What do you see as the biggest challenge in the magazine publishing industry over the next year?
Monetizing digital information efforts. How do you make more money off your website and other digital efforts.
In your opinion, what sets apart successful independent magazines from those that are not successful?
There are so many people out there who look at a magazine and say, how hard can it be to do that? Then they quickly find out. That is why the mortality rate for small publishing companies is so high. It is not enough to have a great idea or be a passionate enthusiast involved in the subject matter you want to cover. You need to know what you are doing and have some background in magazine publishing, preferably on the business side of publishing, since at the end of the day if you can’t pay your bills you are done.
In general, what would your advice be to someone considering publication of their own magazine?
When I was looking at my long term dream of owning my own small publishing company before I did anything else I sought out the opinions of over 50 different publishers of all sizes and stripes. I asked them if they were just starting out and wanted to end up running a successful small publishing company what would they do? Over 75% of these publishers said to learn circulation inside and out. It is the lifeblood of a publication and also often the largest cost center. It is also the main skill blindspot for most publishers who have traditionally graduated from the ad sales ranks. So I listened to the advice and took a series of circulation and marketing jobs with a variety of publications to learn the skills I now use everyday. I really believe advertising revenues will always follow a successful circulation model. I’m glad I got that advice and built up my experience to the point I was truly ready to take the plunge into running my own business ten years ago.
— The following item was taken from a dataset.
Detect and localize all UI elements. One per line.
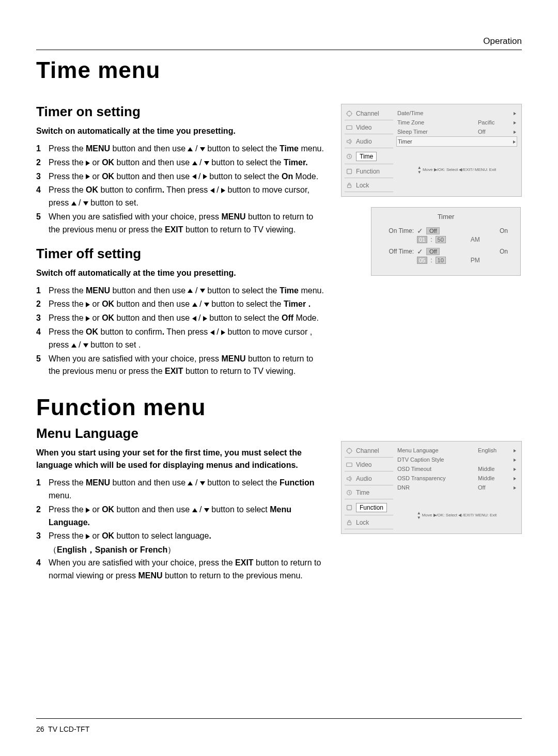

I would also say that you need to really be passionate about the subject matter. That passion and interest will come through clearly in your end product. I’ve been brewing my own beer and making wine before I was ever involved in publishing. These two subjects are ones I really care about and enjoy. That authenticity comes through when you talk with advertisers or readers. You are one of them. Plus it makes the long days of work that much more enjoyable. I can’t imagine spending the hours and effort I do working on a subject I am lukewarm about, even if it was lucrative. I am lucky that I have had the chance to combine my personal interest in beer and wine with my professional skill set of publishing.